The Tokyo chapter of the Liberal Democratic Party abandoned plans to field a candidate against Tokyo Governor Yuriko Koike this summer, figuring momentous issues are looming with the new coronavirus outbreak and the decision to postpone the 2020 Olympic Games.

The decision announced March 24 is at odds with its lingering resentment of Koike for crushing the LDP candidate in the 2016 gubernatorial election.

The branch set up a committee last summer to search for a worthy candidate to take on Koike in the election to be held on July 5, but those efforts went nowhere.

On March 24, Toshihiro Nikai, the secretary-general of the party proper, met with Naoki Takashima, the secretary-general of the Tokyo branch.

Nikai had long contended there was no individual capable of defeating Koike, 67, this summer, but the Tokyo branch refused to abandon the quest until the meeting on March 24.

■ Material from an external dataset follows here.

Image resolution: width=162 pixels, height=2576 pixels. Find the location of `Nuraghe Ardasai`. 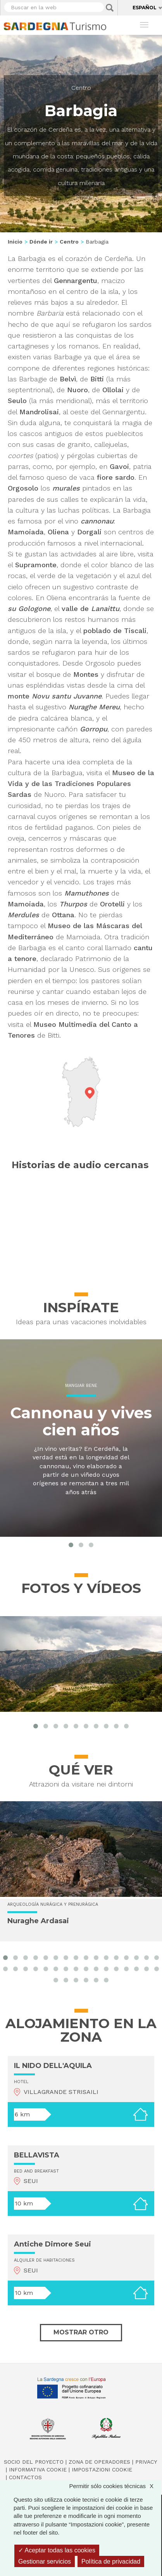 Nuraghe Ardasai is located at coordinates (38, 1921).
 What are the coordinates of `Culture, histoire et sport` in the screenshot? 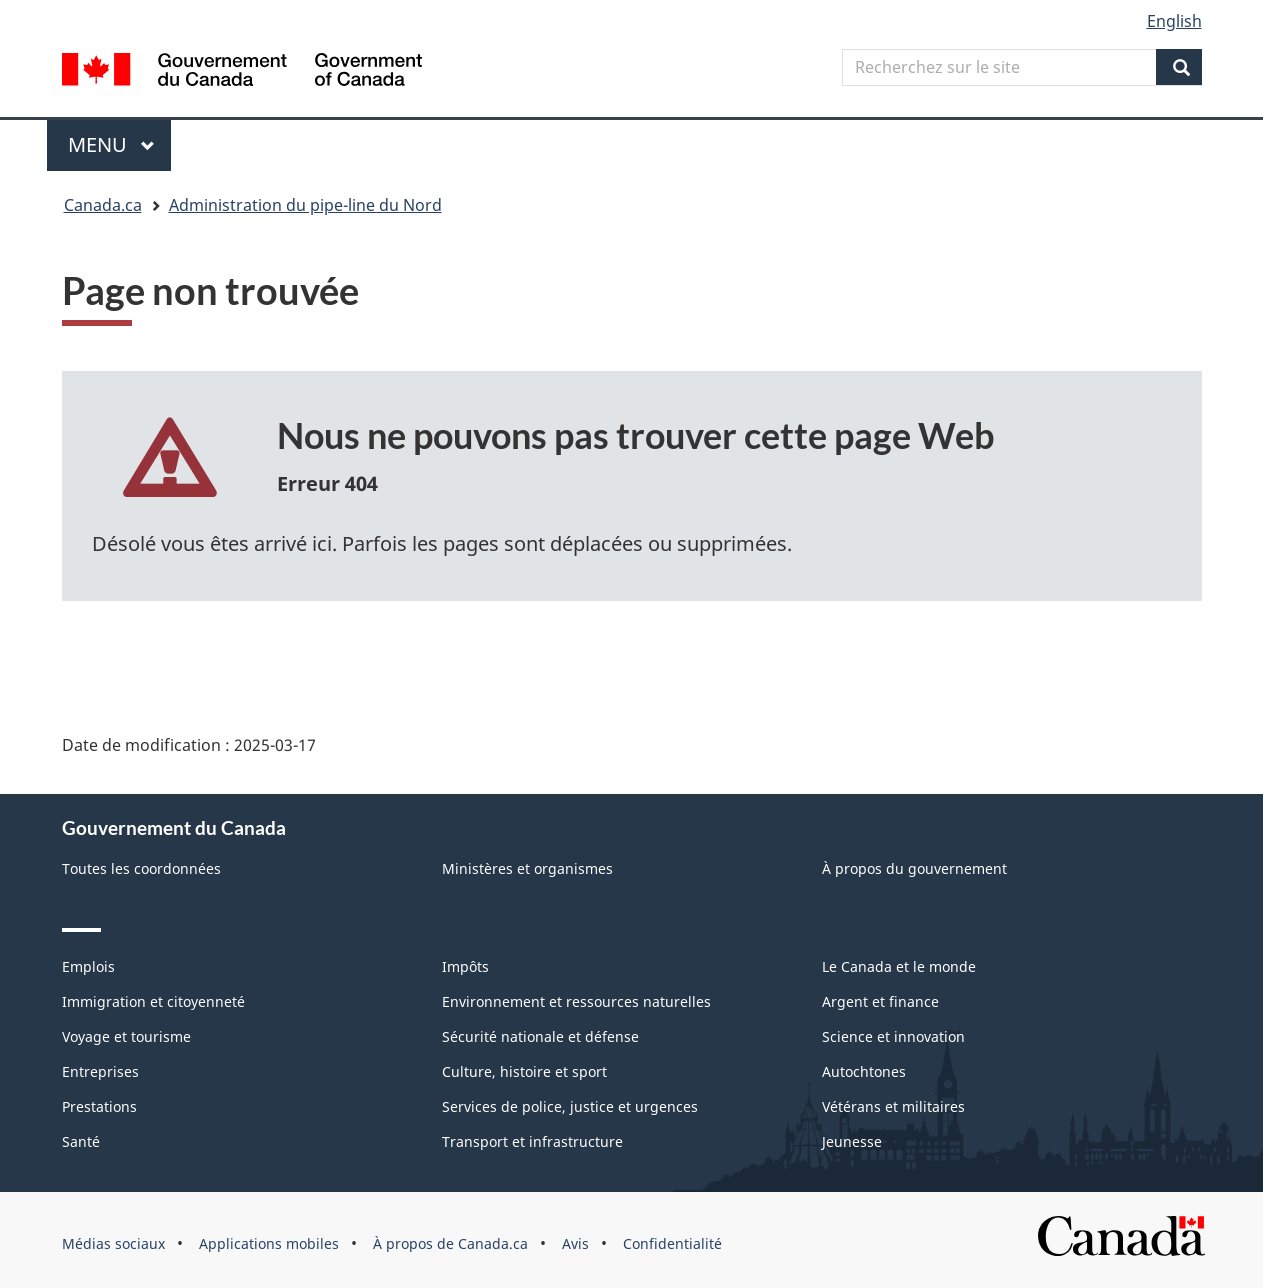 It's located at (524, 1071).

The coronavirus outbreak and the decision to postpone the Tokyo Olympics offers the LDP branch the perfect excuse to pull out gracefully and not oppose Koike further.

It would likely have faced harsh public criticism if it was seen to be interfering with moves by Koike to deal with the outbreak when infections in Tokyo were rising and the governor is tasked with drawing up new plans for the Olympics next year.

In fact, Takashima told Nikai during their meeting that the LDP bloc in the Tokyo metropolitan assembly would vote for the budget to be presented for fiscal 2020, unlike its policy for the previous two years.

The LDP branch knows only all too well what results when Koike is opposed. During the 2017 metropolitan assembly election, the LDP was handed a historic defeat when Koike set up her own local party known as Tomin First no Kai (Tokyo residents first association).

Tomin First no Kai, along with Komeito, which partnered with Koike even though at the national level it is the junior coalition partner of the LDP, won a majority of seats in the metropolitan assembly. The LDP ended up half of the seats it held before the election.

And with a metropolitan assembly election scheduled for 2021, the LDP branch likely decided that maintaining a confrontational stance against Koike was not a politically astute thing to do.